-------- Records for this exercise --------
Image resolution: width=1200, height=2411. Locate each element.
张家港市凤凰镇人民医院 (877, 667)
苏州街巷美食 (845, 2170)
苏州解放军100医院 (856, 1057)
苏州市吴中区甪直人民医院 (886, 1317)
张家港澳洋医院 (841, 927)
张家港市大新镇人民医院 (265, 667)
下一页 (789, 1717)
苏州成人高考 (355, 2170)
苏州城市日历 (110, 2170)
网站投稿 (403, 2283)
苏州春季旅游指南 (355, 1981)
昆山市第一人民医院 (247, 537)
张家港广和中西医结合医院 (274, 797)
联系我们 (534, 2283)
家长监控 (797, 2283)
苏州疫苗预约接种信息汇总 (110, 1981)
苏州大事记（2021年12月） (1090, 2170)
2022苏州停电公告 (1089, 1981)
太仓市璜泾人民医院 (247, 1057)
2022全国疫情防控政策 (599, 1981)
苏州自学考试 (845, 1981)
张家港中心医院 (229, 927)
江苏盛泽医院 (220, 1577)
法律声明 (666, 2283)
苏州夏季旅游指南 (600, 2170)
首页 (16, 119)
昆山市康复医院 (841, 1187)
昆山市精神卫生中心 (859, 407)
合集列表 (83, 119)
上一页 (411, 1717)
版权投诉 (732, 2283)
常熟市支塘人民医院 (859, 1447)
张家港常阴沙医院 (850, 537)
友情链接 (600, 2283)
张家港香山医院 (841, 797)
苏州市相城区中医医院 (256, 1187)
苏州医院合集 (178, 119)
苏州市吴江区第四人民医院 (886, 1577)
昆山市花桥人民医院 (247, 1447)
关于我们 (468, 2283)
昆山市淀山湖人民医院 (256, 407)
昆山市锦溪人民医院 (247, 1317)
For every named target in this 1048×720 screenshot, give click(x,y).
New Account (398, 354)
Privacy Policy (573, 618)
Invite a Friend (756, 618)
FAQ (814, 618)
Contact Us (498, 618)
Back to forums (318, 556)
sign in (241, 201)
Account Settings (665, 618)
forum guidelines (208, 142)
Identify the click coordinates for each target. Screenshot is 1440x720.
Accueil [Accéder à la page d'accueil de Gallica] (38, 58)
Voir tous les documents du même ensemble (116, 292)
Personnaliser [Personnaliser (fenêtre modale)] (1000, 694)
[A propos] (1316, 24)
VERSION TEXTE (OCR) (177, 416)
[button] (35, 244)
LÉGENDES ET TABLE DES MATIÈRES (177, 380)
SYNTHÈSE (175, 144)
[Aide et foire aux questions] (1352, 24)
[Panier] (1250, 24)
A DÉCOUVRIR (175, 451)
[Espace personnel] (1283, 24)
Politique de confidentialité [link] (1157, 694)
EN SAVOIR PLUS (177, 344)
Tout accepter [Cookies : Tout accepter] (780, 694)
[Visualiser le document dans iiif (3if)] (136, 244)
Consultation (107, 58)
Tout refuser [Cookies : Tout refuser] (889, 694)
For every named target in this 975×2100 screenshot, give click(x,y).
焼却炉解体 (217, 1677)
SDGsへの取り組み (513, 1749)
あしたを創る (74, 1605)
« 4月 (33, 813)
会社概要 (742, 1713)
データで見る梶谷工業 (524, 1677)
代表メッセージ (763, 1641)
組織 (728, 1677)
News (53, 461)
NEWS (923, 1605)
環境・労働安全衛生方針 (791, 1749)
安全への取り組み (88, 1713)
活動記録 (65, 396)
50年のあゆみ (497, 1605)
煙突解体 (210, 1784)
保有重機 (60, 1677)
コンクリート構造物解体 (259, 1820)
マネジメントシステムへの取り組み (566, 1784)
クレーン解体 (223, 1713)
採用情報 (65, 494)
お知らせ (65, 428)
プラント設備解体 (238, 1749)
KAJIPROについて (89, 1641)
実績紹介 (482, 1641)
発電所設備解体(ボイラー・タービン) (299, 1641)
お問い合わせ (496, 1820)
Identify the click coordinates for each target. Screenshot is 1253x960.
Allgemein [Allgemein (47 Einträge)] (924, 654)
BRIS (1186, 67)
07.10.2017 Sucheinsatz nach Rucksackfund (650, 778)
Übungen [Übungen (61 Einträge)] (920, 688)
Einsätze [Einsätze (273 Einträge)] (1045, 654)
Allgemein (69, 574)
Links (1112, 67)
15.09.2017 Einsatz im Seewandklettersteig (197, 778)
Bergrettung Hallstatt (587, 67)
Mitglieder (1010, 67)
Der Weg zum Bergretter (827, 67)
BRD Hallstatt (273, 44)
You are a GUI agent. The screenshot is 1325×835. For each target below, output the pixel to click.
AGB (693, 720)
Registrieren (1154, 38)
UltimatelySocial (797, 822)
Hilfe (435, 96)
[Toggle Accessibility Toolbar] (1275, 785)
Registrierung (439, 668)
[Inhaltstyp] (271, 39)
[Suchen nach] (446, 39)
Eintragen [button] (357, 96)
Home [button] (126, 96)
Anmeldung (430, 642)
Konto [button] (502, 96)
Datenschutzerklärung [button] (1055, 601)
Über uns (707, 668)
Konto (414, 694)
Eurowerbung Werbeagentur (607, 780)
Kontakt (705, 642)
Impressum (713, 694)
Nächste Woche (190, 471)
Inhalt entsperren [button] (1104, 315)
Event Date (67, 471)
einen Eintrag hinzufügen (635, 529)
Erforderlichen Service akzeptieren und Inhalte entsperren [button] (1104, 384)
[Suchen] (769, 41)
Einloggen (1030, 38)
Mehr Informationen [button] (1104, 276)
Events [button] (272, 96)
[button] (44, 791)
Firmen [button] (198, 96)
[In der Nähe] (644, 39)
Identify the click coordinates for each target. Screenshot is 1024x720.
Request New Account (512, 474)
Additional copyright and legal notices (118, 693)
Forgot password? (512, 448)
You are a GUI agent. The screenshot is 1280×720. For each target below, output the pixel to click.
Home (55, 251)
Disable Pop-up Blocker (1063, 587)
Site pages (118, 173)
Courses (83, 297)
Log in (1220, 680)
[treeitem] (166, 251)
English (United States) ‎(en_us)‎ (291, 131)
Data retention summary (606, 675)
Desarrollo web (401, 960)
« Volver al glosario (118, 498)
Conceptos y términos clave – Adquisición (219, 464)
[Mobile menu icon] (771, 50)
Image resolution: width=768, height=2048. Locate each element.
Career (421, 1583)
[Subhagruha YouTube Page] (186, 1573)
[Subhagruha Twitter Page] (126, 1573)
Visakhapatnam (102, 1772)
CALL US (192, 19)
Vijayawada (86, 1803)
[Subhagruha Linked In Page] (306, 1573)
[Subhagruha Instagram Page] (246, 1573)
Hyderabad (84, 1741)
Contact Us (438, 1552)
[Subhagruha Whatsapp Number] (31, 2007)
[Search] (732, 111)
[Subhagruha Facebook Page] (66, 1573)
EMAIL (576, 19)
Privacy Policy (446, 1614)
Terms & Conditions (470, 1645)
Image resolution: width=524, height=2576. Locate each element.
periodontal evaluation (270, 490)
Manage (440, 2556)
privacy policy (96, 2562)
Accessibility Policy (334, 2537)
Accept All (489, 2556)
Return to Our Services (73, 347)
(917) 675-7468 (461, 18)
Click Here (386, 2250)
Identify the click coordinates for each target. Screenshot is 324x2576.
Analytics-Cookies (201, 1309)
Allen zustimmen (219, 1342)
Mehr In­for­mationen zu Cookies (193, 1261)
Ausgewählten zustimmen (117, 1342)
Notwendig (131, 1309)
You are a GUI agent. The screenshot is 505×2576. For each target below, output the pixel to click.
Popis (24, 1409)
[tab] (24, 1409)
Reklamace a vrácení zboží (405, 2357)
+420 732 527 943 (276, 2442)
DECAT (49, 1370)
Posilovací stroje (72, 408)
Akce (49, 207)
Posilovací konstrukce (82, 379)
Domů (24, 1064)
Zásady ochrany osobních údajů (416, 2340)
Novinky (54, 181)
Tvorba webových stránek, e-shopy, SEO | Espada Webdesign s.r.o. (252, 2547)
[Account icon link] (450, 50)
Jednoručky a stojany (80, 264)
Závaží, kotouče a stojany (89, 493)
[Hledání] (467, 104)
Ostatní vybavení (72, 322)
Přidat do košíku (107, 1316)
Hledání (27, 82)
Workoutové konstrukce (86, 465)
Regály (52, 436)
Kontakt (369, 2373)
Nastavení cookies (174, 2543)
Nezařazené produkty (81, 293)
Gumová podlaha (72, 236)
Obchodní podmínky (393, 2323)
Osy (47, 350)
--------
• Task details: Gather all lines with the string "width" from the data.

• Task output:
Image resolution: width=1200, height=2411. Locate each element.
Image resolution: width=768, height=2048. Locate each element.
Image resolution: width=524, height=2576. Locate each element.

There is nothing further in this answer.